As most buzzwords and hyped technologies (think Blockchain, Fintech…), you hear all sorts of things about self-driving, but very few people understand the ins and outs of the technology and market. Welcoming Charly, we sought to give an overview of how self-driving works, what are the main roadblocks for it to become mainstream, and maybe most importantly: who will win the self-driving race?

How do cars become robots?

Before being able to answer the crucial question about who will win the race, you first need to understand how the self-driving technology actually works. The key element on self-driving car is the LIDAR (Light Detection And Ranging), that weird 360 camera you see on top of each vehicle. It basically works like a sonar, except it uses light instead of sound waves to “understand” the environment around it. There is only one major company producing LIDARs at the moment, Velodyne, which is interesting when it comes to understanding the self-driving value chain. The second major piece of hardware you need to know about is the computer itself, basically a large brick stuck in the trunk of the car, powered by a GPU. The GPU itself differs from a CPU in a way that it’s very good at simple calculations — a lot of them.

The main role of these two pieces of hardware is to perform three tasks, which are at the heart of any automated systems (including Softbank’s Pepper, and that plane you flew last week): Perception, Prediction and Planning. In other words: What are the objects around, what is going to happen, and what am I going to do about it?

What is Product Management applied to self-driving?

Generally speaking, a product manager’s role is to figure out what product should be built.
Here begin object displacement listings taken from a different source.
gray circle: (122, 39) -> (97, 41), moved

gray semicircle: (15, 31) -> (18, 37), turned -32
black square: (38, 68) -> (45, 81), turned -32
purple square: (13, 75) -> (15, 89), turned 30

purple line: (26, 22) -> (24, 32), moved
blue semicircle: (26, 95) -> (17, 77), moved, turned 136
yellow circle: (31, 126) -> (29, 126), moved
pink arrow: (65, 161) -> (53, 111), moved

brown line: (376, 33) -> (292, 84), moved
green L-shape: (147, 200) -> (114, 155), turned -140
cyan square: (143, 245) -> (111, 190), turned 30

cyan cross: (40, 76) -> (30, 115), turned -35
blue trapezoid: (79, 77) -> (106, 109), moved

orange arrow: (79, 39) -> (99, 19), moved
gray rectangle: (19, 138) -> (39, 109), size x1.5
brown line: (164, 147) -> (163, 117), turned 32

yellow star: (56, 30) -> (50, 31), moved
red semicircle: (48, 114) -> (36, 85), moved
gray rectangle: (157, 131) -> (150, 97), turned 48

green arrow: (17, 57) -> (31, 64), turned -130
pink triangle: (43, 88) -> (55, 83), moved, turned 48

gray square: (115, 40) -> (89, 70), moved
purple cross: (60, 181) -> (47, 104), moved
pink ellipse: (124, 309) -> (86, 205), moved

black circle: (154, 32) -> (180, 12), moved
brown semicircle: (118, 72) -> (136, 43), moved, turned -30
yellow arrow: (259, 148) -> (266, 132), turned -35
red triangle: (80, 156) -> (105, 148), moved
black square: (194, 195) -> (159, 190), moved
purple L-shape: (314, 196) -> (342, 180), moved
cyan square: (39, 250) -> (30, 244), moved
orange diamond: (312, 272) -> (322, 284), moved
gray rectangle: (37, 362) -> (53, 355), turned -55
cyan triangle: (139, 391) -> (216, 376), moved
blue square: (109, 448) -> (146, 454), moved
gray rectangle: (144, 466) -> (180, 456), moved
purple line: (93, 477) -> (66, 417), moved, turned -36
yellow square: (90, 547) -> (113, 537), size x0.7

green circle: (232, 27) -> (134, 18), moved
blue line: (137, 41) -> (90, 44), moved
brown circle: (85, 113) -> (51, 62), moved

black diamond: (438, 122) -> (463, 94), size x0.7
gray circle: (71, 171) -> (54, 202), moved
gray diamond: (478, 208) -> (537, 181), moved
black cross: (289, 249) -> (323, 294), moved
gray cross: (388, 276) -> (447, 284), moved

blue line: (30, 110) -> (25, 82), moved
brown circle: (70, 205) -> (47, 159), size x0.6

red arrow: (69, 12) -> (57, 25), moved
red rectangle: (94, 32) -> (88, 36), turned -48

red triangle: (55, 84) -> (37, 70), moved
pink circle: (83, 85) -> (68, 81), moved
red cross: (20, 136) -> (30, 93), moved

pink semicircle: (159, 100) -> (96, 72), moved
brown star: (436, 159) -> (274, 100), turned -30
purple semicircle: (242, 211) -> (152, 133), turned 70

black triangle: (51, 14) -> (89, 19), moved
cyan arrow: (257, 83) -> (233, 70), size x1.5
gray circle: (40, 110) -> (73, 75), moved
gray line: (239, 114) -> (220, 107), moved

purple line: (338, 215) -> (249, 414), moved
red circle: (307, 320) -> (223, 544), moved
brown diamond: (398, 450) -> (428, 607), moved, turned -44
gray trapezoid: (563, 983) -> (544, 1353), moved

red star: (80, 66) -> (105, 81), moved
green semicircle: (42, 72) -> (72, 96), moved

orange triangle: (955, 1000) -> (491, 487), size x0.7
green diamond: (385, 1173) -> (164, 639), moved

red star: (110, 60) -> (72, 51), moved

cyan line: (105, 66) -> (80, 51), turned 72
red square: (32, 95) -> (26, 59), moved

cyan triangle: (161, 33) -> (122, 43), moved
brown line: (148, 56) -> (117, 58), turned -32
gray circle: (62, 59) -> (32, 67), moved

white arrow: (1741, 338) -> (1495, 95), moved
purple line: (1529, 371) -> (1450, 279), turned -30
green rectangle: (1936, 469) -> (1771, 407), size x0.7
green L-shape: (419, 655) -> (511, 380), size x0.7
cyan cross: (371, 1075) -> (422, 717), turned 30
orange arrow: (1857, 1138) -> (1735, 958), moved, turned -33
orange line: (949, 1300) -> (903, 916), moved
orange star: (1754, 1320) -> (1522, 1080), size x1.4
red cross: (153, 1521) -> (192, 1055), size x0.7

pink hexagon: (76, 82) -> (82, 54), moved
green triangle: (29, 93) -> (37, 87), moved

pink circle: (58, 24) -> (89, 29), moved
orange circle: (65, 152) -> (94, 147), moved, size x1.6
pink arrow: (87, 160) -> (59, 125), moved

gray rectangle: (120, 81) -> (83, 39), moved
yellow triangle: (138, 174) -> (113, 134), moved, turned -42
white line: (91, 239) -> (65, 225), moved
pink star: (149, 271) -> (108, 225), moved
More specifically, the job involves figuring out issues and usages, and dealing with different teams to address those issues. Now, how does that apply to self-driving?

There are actually various aspects that product managers need to deal with, ranging from human experience to performance analysis:

A few fun facts about these different aspects:

  • Some companies have teams of hundreds working on only the labeling. The only way you can indeed train your AI is by consistently telling it which is what (this is a tree, this is a stop sign, …), and the best way to achieve that today is… fully manual.
  • The simulation part implies recreating entire cities, having an entire test-drive course in your backyard, and yes, someties using Grand Theft Auto as the simulation playground. One of the key aspects is the ability to mimic actual human behaviors: test dummies will do what you ask them, while people will probably panic and act unexpectedly when a car is rushing towards them at 40mph.
  • Believe it or not, Phoenix in Arizona is considered the best city to test self-driving vehicles. Why? Long and straight roads, light traffic, and basically no pedestrians randomly crossing in front of you. As Charly puts it “If it’s going to work somewhere, it’s gotta work in Phoenix!”.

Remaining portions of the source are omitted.